Every day brought new adventures and wonderful experiences I will hold tight to my heart but I have narrowed it down to my top two moments.
When we first arrived, we were talking with the family who would be building the house for: a woman with 4 kids, whose husband died just a few months before we arrived. She explained that she had to teach her kids to sleep standing up. This was due to the monsoon type rain that would completely destroy their grass roof and would soak everything in their house. So if they stood in the corners they might be able to get some sleep.
She highlighted that this was the thing she was most excited about. Imagine if you, or your family, didn't have a decent place to sleep on a rainy night.

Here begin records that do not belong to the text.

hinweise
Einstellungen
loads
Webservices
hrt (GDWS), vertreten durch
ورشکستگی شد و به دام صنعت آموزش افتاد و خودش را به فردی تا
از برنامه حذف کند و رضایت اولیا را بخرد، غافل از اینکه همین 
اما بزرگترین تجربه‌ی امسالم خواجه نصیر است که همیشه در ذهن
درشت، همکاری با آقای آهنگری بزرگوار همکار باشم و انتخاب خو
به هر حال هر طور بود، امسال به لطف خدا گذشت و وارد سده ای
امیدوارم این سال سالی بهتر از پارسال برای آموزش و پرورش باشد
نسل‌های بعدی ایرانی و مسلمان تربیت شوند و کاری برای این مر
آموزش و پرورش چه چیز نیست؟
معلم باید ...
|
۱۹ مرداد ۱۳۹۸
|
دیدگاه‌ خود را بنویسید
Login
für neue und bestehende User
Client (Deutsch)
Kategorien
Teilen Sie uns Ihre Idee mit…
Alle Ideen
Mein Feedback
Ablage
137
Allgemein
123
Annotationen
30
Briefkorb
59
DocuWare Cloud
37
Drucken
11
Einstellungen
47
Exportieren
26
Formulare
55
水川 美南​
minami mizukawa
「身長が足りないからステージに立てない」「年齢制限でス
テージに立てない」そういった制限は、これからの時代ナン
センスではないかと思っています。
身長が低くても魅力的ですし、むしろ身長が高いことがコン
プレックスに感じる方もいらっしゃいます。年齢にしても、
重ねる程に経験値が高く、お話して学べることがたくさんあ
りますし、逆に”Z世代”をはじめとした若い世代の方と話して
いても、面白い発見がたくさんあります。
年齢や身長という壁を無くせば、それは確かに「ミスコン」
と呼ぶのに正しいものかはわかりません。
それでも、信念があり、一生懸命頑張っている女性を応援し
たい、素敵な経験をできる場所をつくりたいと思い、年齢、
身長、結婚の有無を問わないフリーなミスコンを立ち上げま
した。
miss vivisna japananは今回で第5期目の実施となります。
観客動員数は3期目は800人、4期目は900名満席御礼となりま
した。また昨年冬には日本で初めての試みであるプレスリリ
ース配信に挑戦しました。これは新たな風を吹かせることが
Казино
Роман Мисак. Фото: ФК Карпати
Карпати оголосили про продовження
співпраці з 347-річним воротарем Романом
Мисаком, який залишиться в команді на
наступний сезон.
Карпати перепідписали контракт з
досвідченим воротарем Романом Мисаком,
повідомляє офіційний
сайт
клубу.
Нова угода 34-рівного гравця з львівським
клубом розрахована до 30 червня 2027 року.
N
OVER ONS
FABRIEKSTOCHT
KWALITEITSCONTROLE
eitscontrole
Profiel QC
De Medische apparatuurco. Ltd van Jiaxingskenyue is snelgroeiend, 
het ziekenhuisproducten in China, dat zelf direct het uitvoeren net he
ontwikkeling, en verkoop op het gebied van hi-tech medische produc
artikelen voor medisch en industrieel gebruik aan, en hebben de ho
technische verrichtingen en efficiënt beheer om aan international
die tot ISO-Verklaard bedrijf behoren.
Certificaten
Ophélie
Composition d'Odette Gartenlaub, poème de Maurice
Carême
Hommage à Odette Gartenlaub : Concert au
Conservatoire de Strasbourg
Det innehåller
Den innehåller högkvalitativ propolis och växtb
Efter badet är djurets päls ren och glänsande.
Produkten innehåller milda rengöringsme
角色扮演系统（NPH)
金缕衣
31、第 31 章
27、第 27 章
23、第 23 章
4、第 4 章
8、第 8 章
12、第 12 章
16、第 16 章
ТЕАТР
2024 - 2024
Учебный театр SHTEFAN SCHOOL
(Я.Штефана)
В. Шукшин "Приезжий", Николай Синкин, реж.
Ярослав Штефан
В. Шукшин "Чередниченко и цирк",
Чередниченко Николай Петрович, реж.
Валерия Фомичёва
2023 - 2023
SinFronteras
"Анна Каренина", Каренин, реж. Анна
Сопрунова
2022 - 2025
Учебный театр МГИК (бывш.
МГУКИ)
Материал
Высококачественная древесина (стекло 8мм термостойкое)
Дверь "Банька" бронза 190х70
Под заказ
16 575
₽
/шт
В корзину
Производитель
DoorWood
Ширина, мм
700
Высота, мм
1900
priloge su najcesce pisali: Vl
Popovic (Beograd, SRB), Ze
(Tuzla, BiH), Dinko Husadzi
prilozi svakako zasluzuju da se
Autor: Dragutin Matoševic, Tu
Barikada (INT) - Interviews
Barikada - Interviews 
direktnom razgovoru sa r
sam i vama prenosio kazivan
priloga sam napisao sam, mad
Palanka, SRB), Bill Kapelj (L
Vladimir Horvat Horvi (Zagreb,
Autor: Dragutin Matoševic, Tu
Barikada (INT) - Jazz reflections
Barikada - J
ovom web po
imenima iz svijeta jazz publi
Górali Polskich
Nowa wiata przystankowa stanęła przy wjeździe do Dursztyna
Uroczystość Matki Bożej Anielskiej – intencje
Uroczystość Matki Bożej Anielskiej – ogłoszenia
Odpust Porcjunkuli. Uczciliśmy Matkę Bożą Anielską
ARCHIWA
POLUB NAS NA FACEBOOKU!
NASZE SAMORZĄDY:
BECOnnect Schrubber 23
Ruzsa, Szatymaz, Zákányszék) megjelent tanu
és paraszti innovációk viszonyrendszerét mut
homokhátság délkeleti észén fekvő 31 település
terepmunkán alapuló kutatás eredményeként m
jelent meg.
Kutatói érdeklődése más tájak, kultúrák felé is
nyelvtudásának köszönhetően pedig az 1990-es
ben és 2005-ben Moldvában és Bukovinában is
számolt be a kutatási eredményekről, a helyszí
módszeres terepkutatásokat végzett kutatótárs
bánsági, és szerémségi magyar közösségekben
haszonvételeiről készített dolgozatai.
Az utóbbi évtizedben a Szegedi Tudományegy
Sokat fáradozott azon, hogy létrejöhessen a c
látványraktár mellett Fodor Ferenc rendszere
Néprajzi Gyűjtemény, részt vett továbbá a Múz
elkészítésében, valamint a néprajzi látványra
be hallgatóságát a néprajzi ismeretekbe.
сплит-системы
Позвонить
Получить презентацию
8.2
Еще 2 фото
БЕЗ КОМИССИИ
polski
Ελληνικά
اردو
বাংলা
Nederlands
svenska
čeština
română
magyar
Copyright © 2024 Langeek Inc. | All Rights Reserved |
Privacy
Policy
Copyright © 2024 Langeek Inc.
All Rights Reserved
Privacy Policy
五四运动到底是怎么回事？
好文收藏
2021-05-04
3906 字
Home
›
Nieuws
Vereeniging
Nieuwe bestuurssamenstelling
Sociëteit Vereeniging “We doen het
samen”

It was something I hadn't even thought about and to see her get so emotional about how much the new house will make a difference to her life was something that really made me appreciative of all that I have at home.
Secondly, on arrival the way we were greeted by about 100 children and their parents who all sang and danced for us. To see how friendly and kind they all were was a true blessing, especially given the conditions they live in on a daily basis.
I felt so comfortable, and the children were absolutely great. Such life, fun and brightness beaming out of them all made me feel so happy and privileged to be a part of it.
One of the Malawian Habitat leaders said something so true at the end of the trip that it will always stick with me, “In the western world people have watches but have no time. But in Malawi the people might not have watches but they certainly do have time”.
The thanks we got at the end made me incredibly emotional and I hope to return to Malawi again, as although the children of Salima can’t touch my hands anymore, they will always touch my heart!